Today we’d like to introduce you to Adam Michael Rose.

Hi Adam Michael, thanks for sharing your story with us. To start, maybe you can tell our readers some of your backstory.
Accents and dialects have always fascinated me. As far back as I can remember, I was hyper-aware of what the people around me sounded like when they spoke. I picked up on specific phonemes (“sounds”), word choices, and other details. I also watched a lot of British entertainment (movies, TV, cartoons) and very frequently found myself copying some of the words and phrases that I was hearing. Around this time, I had also discovered acting on stage. One of the many reasons I loved acting was that it was an opportunity to explore different characters through accents. Being able to completely transform myself into someone else through a new accent was nothing less than thrilling! I then went to NYU’s Tisch School of the Arts where I was fortunate to study acting, and I can easily say that some of my favorite classes were voice and speech; I especially loved studying various accents in each of these classes. After graduating college, I continued to act, but I was being asked to help other actors with their accent performances. The world of accents was looking more and more exciting to me, and before I knew it, my childhood fascination had grown into a desire to analyze as many accents as possible.
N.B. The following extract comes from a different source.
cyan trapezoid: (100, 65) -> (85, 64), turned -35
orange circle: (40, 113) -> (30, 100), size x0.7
I was soon introduced to Knight-Thompson Speechwork and their brilliant methodology for approaching accents and speech. I’m now a certified teacher of the Knight-Thompson Speechwork technique, and while I no longer act, I coach actors throughout the world in film, TV and live performance. I’m also now able to analyze accents for a living.

We all face challenges, but looking back would you describe it as a relatively smooth road?
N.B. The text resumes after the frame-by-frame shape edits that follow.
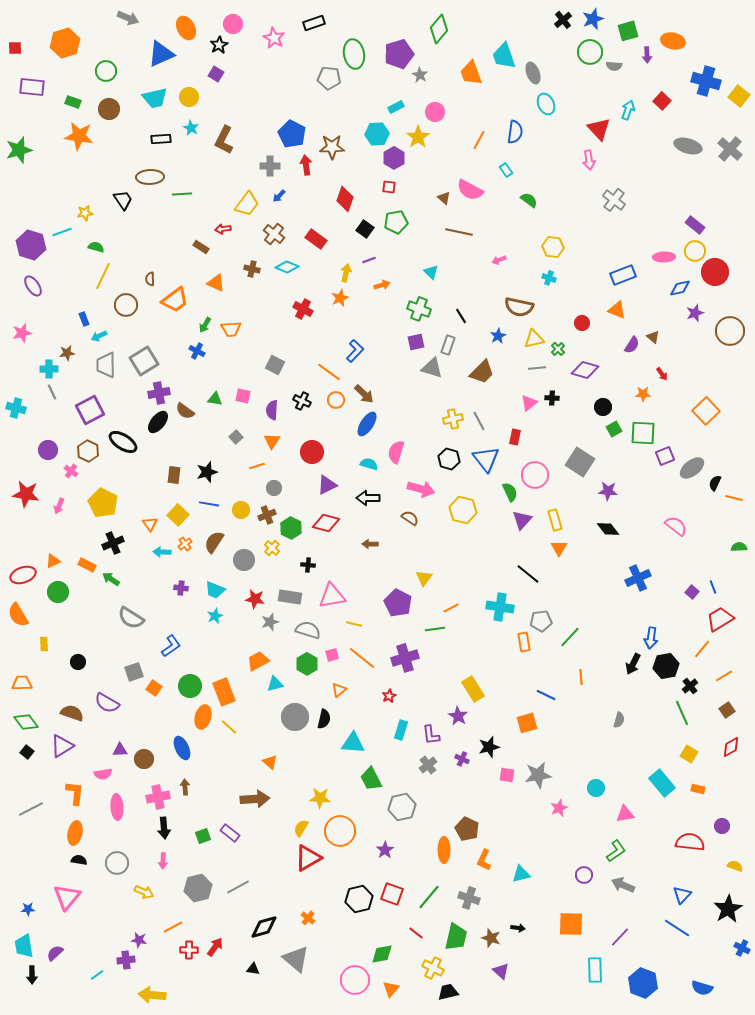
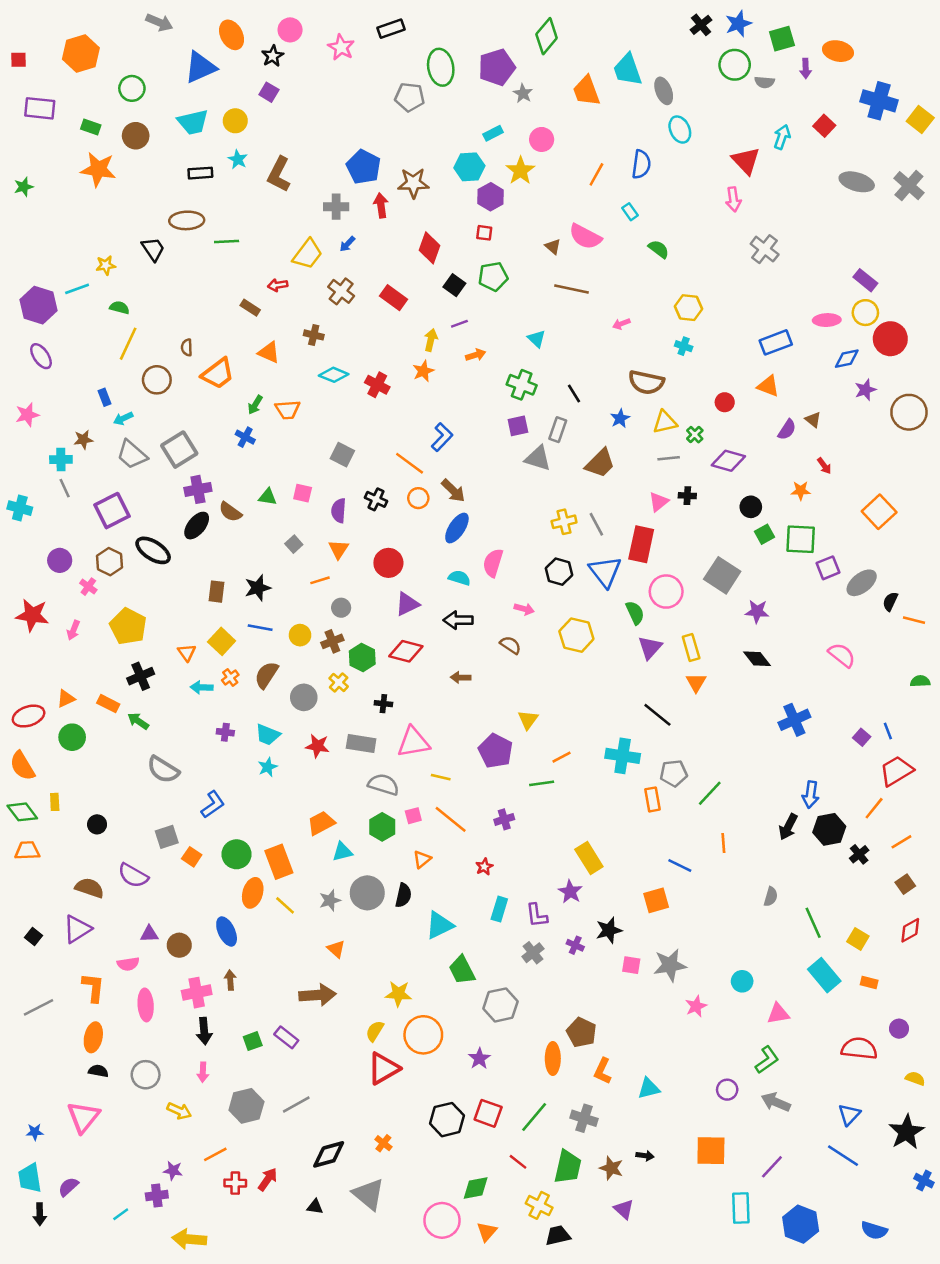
green star: (19, 150) -> (24, 187), size x0.6
cyan diamond: (287, 267) -> (334, 375), moved
gray trapezoid: (106, 365) -> (132, 455), turned -48
red rectangle: (515, 437) -> (641, 544), size x1.8
pink arrow: (421, 489) -> (524, 609), size x0.6
gray star: (270, 622) -> (330, 900), moved
purple cross: (405, 658) -> (504, 819), size x0.6
green line: (682, 713) -> (813, 923), moved
green diamond: (26, 722) -> (22, 812), moved
cyan triangle: (353, 743) -> (439, 925), turned -30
One of the many perks to working as a freelance professional is that it feels as if you are in the driver’s seat of your daily business (for the most part). So I do feel that I’m able to make choices based on what works best for me, my interests, and my time. That being said, when you work in the entertainment industry, you quickly realize that this is NOT a typical 9-5 world and that you frequently have to be available during “off hours,” or you risk losing out on opportunities. Very often it’s those holiday weekends, or planned vacations, or even just a Sunday night when something important will pop up, and all of a sudden, I’m in work mode. But I’m always happy to jump into this space no matter what time of day or night!

As you know, we’re big fans of you and your work. For our readers who might not be as familiar what can you tell them about what you do?
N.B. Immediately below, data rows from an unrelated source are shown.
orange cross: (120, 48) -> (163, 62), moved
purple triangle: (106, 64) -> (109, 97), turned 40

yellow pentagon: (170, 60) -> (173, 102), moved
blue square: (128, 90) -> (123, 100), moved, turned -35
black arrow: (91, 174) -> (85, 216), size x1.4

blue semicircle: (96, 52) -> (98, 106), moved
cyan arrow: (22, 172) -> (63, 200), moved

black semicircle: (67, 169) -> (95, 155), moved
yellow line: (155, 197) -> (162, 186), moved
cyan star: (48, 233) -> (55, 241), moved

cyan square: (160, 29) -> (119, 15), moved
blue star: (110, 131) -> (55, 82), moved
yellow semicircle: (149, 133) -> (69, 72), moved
As a dialect coach, I get to wear many hats. First and foremost, I provide support to actors, directors and producers. A good dialect coach also needs to know how to properly research things like the geographical, cultural and historical influences of accents. It’s also my job to make creative choices that may help inform an actor’s accent performance and the audience’s overall experience. Lastly, there’s always going to be the administrative part–sending emails, returning calls, scheduling… In terms of specialties within the dialect coaching field, my niche is working with young actors. A lot of young actors don’t have that much experience performing in different accents. I LOVE being able to introduce them to the world of accents and to show them that performing in other accents can be both impactful and FUN. Very few things make me happier than seeing an actor truly embody a new accent and effectively use it to tell a story to an audience.

Can you talk to us a bit about the role of luck?
Whether good or bad, luck for me has always been a representation of the unknown. And I’ve come to realize that a balance between the known and unknown is a great way of approaching work, and certainly life. I constantly remind myself of the importance of doing something that’s not planned. For instance, it’s those times where I might be prepping a new project at my local coffee shop when I suddenly find myself in conversation with someone who’s also in the entertainment industry, and they happen to be producing an upcoming film that needs a dialect coach!